The master franchisor will often only allow you to buy from their preferred supplier. I found out that I could buy cheaper from other sources than the preferred supplier but want allowed to. So, I was frequently unable to compete on price and was buying stuf at almost the same price others were selling at.

You have to pay a percentage of your turnover or profit each month to the frnachisor.

Franching is often sold as working for yourself under the umbrella of a name. But the fact is, the franchisor will be on to you like an employee if you arent producing the figures and paying him his 'required' commission every month.

The BFA will heavily back the franchisor is any dispute.
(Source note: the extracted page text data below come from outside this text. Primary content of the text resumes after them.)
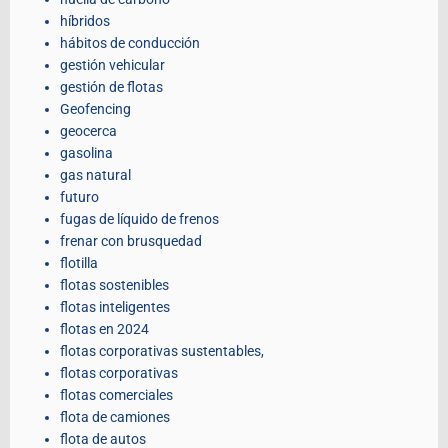
híbridos
hábitos de conducción
gestión vehicular
gestión de flotas
Geofencing
geocerca
gasolina
gas natural
futuro
fugas de líquido de frenos
frenar con brusquedad
flotilla
flotas sostenibles
flotas inteligentes
flotas en 2024
flotas corporativas sustentables,
flotas corporativas
flotas comerciales
flota de camiones
flota de autos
I most certainly wouldnt do it again.

Regarding a shop, be careful with the lease. Make sure there's an exit clause for you at 3 years so you can get out of the lease if the business fails or you decide not to continue.

Rents can be horrendous on even the quietest of high streets. Electricity for a business is horrendous and if you think domestic leccie is expensive......!

I can only speak for my local council but have to say no wonder so many shops are closed around me. The red tape makes your life a misery. You have to account for how you dispose of all your rubbish and must either use an approved contractor or the council themselves to remove it. At a cost of course! There's no taking it to the local tip yourself unless its a tip for commercial waste.

My advice, unless you are used to retail, stay well away. It took me about 5 years to get on an even keel again and clear the debts. Just my opinion though.


----------



## justina3 (Jan 11, 2008)

the pizza stores are not doing very well down my neck of the woods anyway asda is hammering them with fresh pizza made in front of you at a tenth of the price in todays money tight times its a no brainer. 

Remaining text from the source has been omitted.